Sign language research is aimed at improving technology to better understand and interpret sign languages used by Deaf and hard-of-hearing communities globally. This involves creating extensive datasets, innovative machine-learning models, and refining tools for translation and identification for numerous applications. However, due to the lack of standardized written form for sign languages, there is a lack of ample data, especially concerning lesser-studied sign languages, hindering the development of effective translation tools and machine learning models.
Some methods for processing sign languages include specialized datasets like YouTube-ASL for American Sign Language (ASL) and BOBSL for British Sign Language (BSL). Despite these datasets being valuable resources, they are often limited to individual languages and involve labor-intensive processes for manual annotations. There is a need for more scalable methods to cater to the vast diversity of sign languages.
To address this, researchers from Google and Google DeepMind have introduced YouTube-SL-25, an extensive multilingual corpus of sign language videos. This dataset, comprised of over 3,000 hours of video content from over 3,000 unique signers across 25 sign languages, is the largest and most diverse resource of its kind. The dataset creation involved automatic classifiers for identifying potential sign language videos from YouTube, followed by an auditing process to categorize videos based on content quality and alignment.
Fluency with this dataset was demonstrated in benchmark tests using a unified multilingual multitask model based on T5. The model was extended to support multiple languages, enhancing its capabilities in sign language translation and identification. The analysis showed significant improvements, particularly in high-resource and low-resource sign languages.

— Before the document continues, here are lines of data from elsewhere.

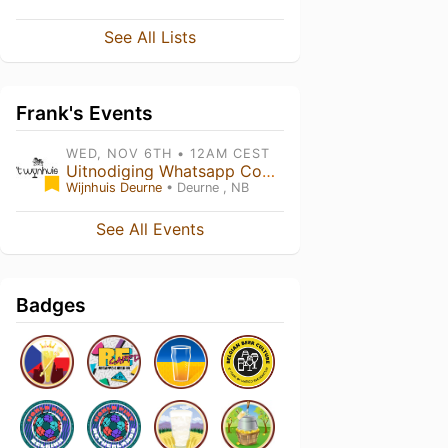
See All Lists
Frank's Events
WED, NOV 6TH • 12AM CEST
Uitnodiging Whatsapp Community
Wijnhuis Deurne
• Deurne , NB
See All Events
Badges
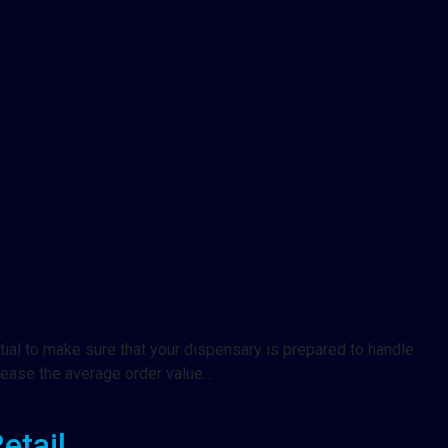
tial to make sure that your dispensary is prepared to handle
rease the average order value…
etail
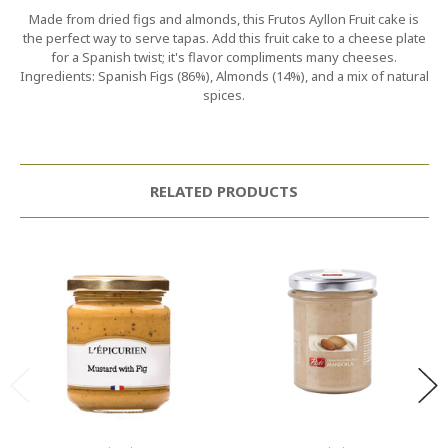
Made from dried figs and almonds, this Frutos Ayllon Fruit cake is
the perfect way to serve tapas. Add this fruit cake to a cheese plate
for a Spanish twist; it's flavor compliments many cheeses.
Ingredients: Spanish Figs (86%), Almonds (14%), and a mix of natural
spices.
RELATED PRODUCTS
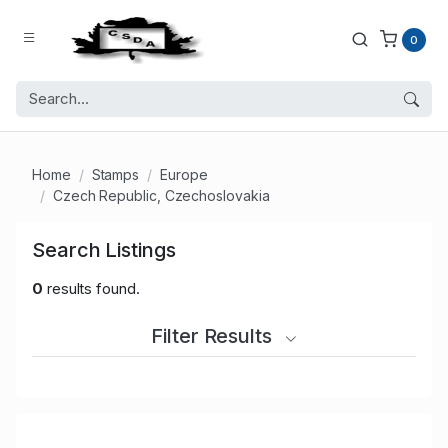
0
Home
Stamps
Europe
Czech Republic, Czechoslovakia
Search Listings
0
results found.
Filter Results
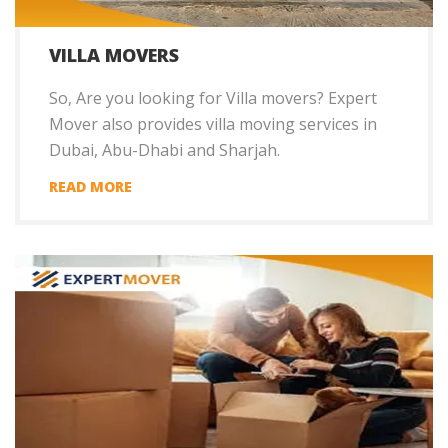
VILLA MOVERS
So, Are you looking for Villa movers? Expert
Mover also provides villa moving services in
Dubai, Abu-Dhabi and Sharjah.
READ MORE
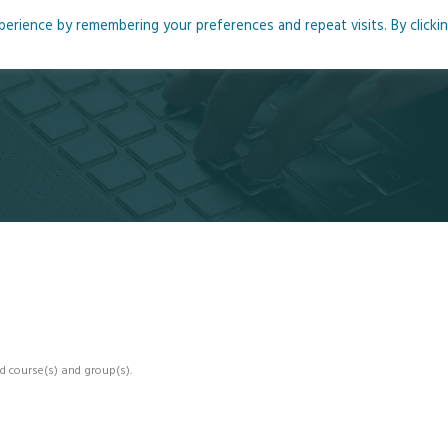
rience by remembering your preferences and repeat visits. By clicki
me
About
Blog
Podcasts
Courses
Resource
d course(s) and group(s).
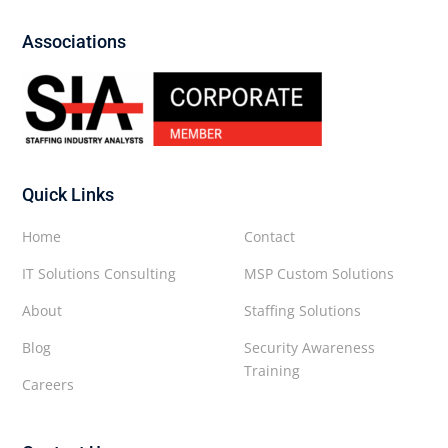
Associations
Quick Links
Home
Contact
IT Solutions Consulting
MSP Custom Solutions
About
Staffing Solutions
Blog
Security Awareness
Training
Careers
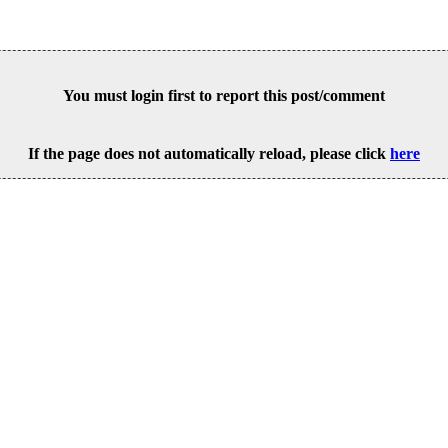
You must login first to report this post/comment
If the page does not automatically reload, please click
here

Composed of 3,207 hours of video content across more than 25 sign languages, YouTube-SL-25 offers detailed statistics to evaluate its performance. The scale of this dataset allows for a more comprehensive representation of sign languages, even including those with at least 15 hours of content, to ensure better support for low-resource languages. Over 3,000 unique channels highlight the diversity of sign languages in this dataset.
Overall, the introduction of YouTube-SL-25 is a significant step forward in sign language research, addressing data scarcity issues and facilitating the development of more effective translation and interpretation tools. By enabling better pretraining for sign-to-text translation models and enhancing sign language identification tasks, it offers a positive impact on the Deaf and hard-of-hearing communities worldwide, taking significant strides towards technology advancement for broader understanding and accessibility.